“If I am looking for a story at all, it is in my relationship to the subject – the story that tells me, rather than that I tell” – Bruce Davidson
Bruce Landon Davidson is an American photographer born in 1933 in Oak Park, a suburb of Chicago . He is known for photographing communities usually hostile to outsiders. His photographs, notably those taken in Harlem, New York City, have been widely exhibited and published.

He received his first a Kodak rangefinder camera, at the age of fifteen. A camera that he was allowed to use before being given a more advanced camera for his bar mitzvah. He was employed at Austin Camera as a stock boy and was approached by local news photographer Al Cox, who taught him the technical nuances of photography, in addition to lighting and printing skills including dye transfer colour. His artistic influences included Robert Frank, Eugene Smith, and Henri Cartier-Bresson.
While attending Rochester Institute of Technology and Yale University, he continued to further his knowledge and develop his passion. After one semester at Yale, Davidson was drafted into the US Army, where he served in the Signal Corps at Fort Huachuca, Arizona, attached to the post’s photo pool.
Initially, he was given routine photo assignments. An editor of the post’s newspaper, recognising his talents, asked that he be permanently assigned to the newspaper. There, given a certain degree of autonomy, he was allowed to further hone his talents.
The Army posted Davidson to Supreme Headquarters Allied Powers in Europe, just outside Paris; and, in bohemian Montmartre, he photographed the widow of the impressionist painter Leon Fauché with her husband’s paintings in an archetypal garret. She was old enough to have known Toulouse-Lautrec, Renoir and Gauguin.
Davidson’s resulting photo-essay, Widow of Montmartre, was published in Esquire in 1958. The series impressed Henri Cartier-Bresson, who became a personal friend and facilitated Davidson’s induction into Magnum Photos.
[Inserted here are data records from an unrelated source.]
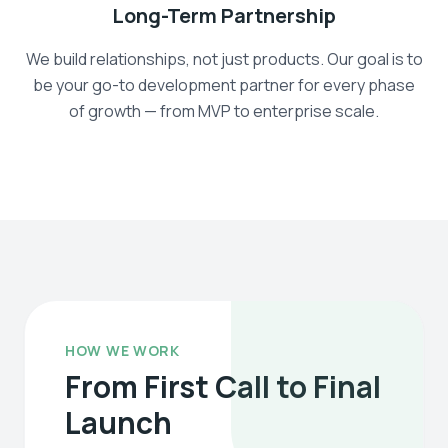
Long-Term Partnership
We build relationships, not just products. Our goal is to
be your go-to development partner for every phase
of growth — from MVP to enterprise scale.
HOW WE WORK
From First Call to Final
Launch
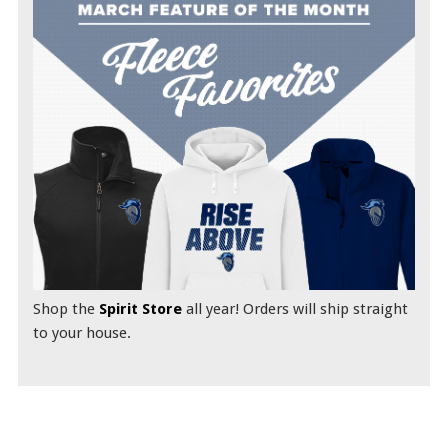
Shop the
Spirit Store
all year! Orders will ship straight
to your house.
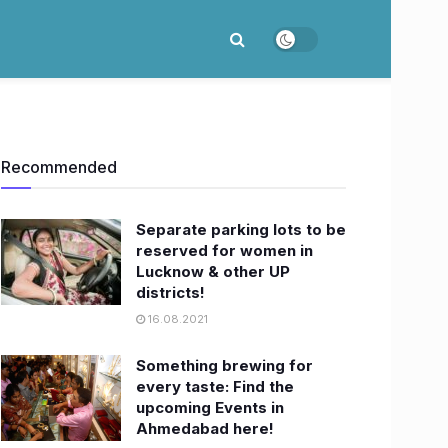
Recommended
Separate parking lots to be
reserved for women in
Lucknow & other UP
districts!
16.08.2021
Something brewing for
every taste: Find the
upcoming Events in
Ahmedabad here!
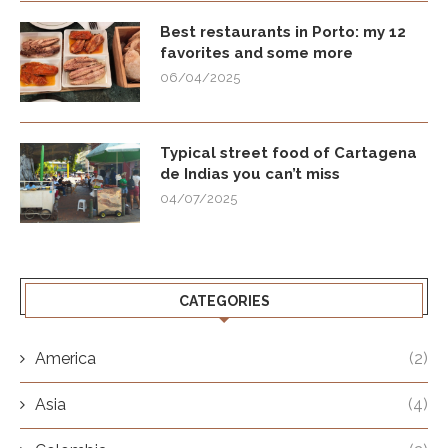
Best restaurants in Porto: my 12
favorites and some more
06/04/2025
Typical street food of Cartagena
de Indias you can’t miss
04/07/2025
CATEGORIES
America
(2)
Asia
(4)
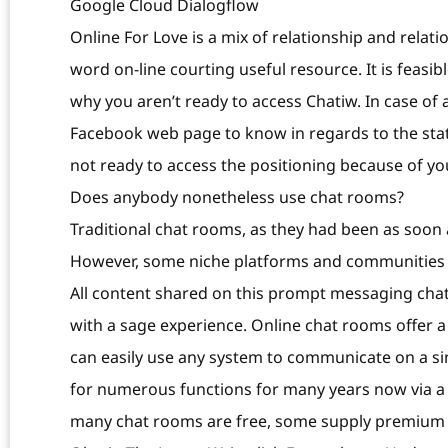
Google Cloud Dialogflow
Online For Love is a mix of relationship and relati
word on-line courting useful resource. It is feasib
why you aren’t ready to access Chatiw. In case of 
Facebook web page to know in regards to the statu
not ready to access the positioning because of y
Does anybody nonetheless use chat rooms?
Traditional chat rooms, as they had been as soon 
However, some niche platforms and communities st
All content shared on this prompt messaging cha
with a sage experience. Online chat rooms offer 
can easily use any system to communicate on a si
for numerous functions for many years now via a 
many chat rooms are free, some supply premium f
After his military service, in 1957, Davidson worked briefly as a freelance photographer.
In 1958, he became an associate member of the Magnum Photos agency and a full member a year later. During the summer of 1959 and coincidentally only two years after the premiere of West Side Story, through a social worker he made contact with homeless, troubled teenagers who called themselves the Jokers, and after photographing them over 11 months produced Brooklyn Gang. Their leader was also the subject of extensive interviews by Davidson’s Emily Haas, later published with his photographs.
When in 1960 Queen magazine invited him to Britain for two months, he documented the idiosyncratic stoicism of the natives of the islands from an American perspective.
Through the agency in 1961 he received his first assignment to photograph high fashion for Vogue, and was assigned by The New York Times to cover the Freedom Riders in the South.



He received a Guggenheim Fellowship in 1962 and created a profound documentation of the civil rights movement in America. In 1963, the Museum of Modern Art in New York presented his early work in a solo show.
In 1967, he received the first grant for photography from the National Endowment for the Arts, having spent two years witnessing the dire social conditions on one block in East Harlem. This work was published by Harvard University Press in 1970 under the title East 100th Street and was later republished and expanded by St. Ann’s Press. The work became an exhibition that same year at the Museum of Modern Art in New York. In 1980, he captured the vitality of the New York Metro’s underworld that was later published in a book, Subway, and exhibited at the International Center of Photography in 1982. From 1991-95, he photographed the landscape and layers of life in Central Park. In 2006, he completed a series of photographs titled “The Nature of Paris,” many of which have been shown and acquired by the American Academy of Arts and Letters.



The Freedom Riders assignment in the South led Davidson to undertake a documentary project on the civil rights movement. From 1961 to 1965, he chronicled its events and effects around the country. A number were shown in the 1965 Smithsonian Institution exhibition project Profile of Poverty, produced by the Office of Economic Opportunity (OEO) in support of the antipoverty programs of the 1960s.
President Johnson assembled the ‘White House Photography Program,’ headed by MoMA’s John Szarkowski, through which Davidson’s project was used to humanise the poor and demonstrate the urgency of government action. In support of the project, Davidson received a Guggenheim Fellowship in 1961, and the project was displayed in 1963 at the Museum of Modern Art in New York; and curator John Szarkowski included pictures from the project in a 1966 solo exhibition, and they were also included in The Negro American, a 1966 collection of essays on the status of African-Americans. Upon the completion of his documentation of the civil rights movement, Davidson received the first ever photography grant from the National Endowment for the Arts.



In 1964 Davidson became an instructor at the School of Visual Arts, New York (thereafter giving private workshops in his own studio/darkroom), and continued to produce features for Vogue; Philip Johnson in his glass house, Andy Warhol in his loft, Cristina Ford in her backyard, and offered a photography workshop from his Greenwich Village studio. He produced a story on a “topless” restaurant in San Francisco for Esquire (1965), then later in the year traveled to Wales for a Holiday magazine assignment to photograph castles and also covered the coal mining industry in South Wales.
In 1980, he captured the vitality of the New York Metro’s underworld that was later published in a book, Subway, and exhibited at the International Center of Photography in 1982. From 1991-95, he photographed the landscape and layers of life in Central Park. In 2006, he completed a series of photographs titled “The Nature of Paris,” many of which have been shown and acquired by the American Academy of Arts and Letters.



Davidson received an Open Society Institute Individual Fellowship in 1998 to return to East 100th Street His awards include the Lucie Award for Outstanding Achievement in Documentary Photography in 2004 and a Gold Medal Lifetime Achievement Award from the National Arts Club in 2007. Classic bodies of work from his 50-year career have been extensively published in monographs and are included in many major public and private fine art collections around the world. He continues to photograph and produce new bodies of work.